In [62]:
# necessary imports
import pandas
import numpy
import warnings
from collections import Counter, defaultdict

In [63]:
def ignore_warn(*args, **kwargs):
    pass
warnings.warn = ignore_warn

# Variable declarations
FILE_PATH = "Filtered_Data.csv"
SEPARATOR = ","

CLICK_THRESHOLD_FOR_FEATURE = 1000
CLICK_THRESHOLD_FOR_DOMAIN = 50
CONVERSION_THRESHOLD_FOR_FEATURE = 1000
CONVERSION_THRESHOLD_FOR_DOMAIN = 15

MAX_ROWS = 1500
MISCELLANEOUS = 'misc'
FEATURE_NAMES = ['ad_advertiser_id', 'analyzer_name', 'click_browser', 'enriched_derived_device', 'enriched_derived_os', 'raw_sync_partner_id']

# imported the CSV data
dataframe = pandas.read_csv(FILE_PATH, sep = SEPARATOR)

# Drop the unused column
if 'Unnamed: 0' in dataframe.columns:
    dataframe.drop('Unnamed: 0', axis = 1, inplace = True)

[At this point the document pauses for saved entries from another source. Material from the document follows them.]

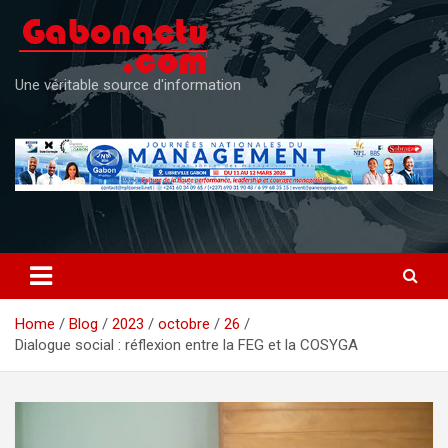
Skip
to
content
Une véritable source d'information
Home
Blog
2023
octobre
26
Dialogue social : réflexion entre la FEG et la COSYGA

# Remove the same prefix from all columns names
dataframe.columns  = [ column_name.split('.')[1] for column_name in dataframe.columns ]
pandas.set_option('display.max_rows', MAX_ROWS)
dataframe.head()

Unnamed: 0,ts,impression_system_date,hour,conversion_status,cc_id_null_ind,ad_id,click_id,cc_id,hour_of_day,raw_publisher_id,...,click_conf_gmt_offset,click_state,click_city,ad_bid,ad_cpa_goal,ad_market_place_id,click_click_status,kmean_category_name,partner_id,version
0,20190106,2019-01-06,1,1,0,138154,646739319951006038,546739320882001606,20,8CUDMGV55,...,-500,ga,atlanta,0.15,,1027,1,missing,8PRHGG6T9,1
1,20190106,2019-01-06,1,1,0,138154,646739319951006038,546739320882001606,20,8CUDMGV55,...,-500,ga,atlanta,0.15,,1027,1,missing,8PRHGG6T9,1
2,20190106,2019-01-06,2,0,0,138154,646740715393002311,346740715723006848,20,8CUDMGV55,...,-600,al,birmingham,0.15,,1027,1,missing,8PRHGG6T9,1
3,20190106,2019-01-06,4,0,0,138154,246748175931002645,446748176329007771,23,8CUDMGV55,...,-500,in,ft wayne,0.15,,1027,1,missing,8PRHGG6T9,1
4,20190106,2019-01-06,6,0,0,128699,246754980029002839,646754981260002933,22,8CUX8874N,...,-800,ca,mountain view,3.394224,,1027,1,missing,8PRHGG6T9,1


In [64]:
# removing all data having single values in entire columns
list_of_single_value_columns = []
for column in dataframe.columns:
    if(dataframe[column].nunique() == 1):
        dataframe.drop(column, axis = 1, inplace = True)
        list_of_single_value_columns.append(column)
        
print (list_of_single_value_columns)

['cc_id_null_ind', 'serving_key', 'ad_partner_id', 'ad_market_place_id', 'click_click_status', 'kmean_category_name', 'version']


In [65]:
# Remove the timestamp data and impression system date data - results not dependent on the time frame
dataframe.drop('ts', axis = 1, inplace = True)
dataframe.drop('impression_system_date', axis = 1, inplace = True)

# Server hour do not matters
dataframe.drop('hour', axis = 1, inplace = True)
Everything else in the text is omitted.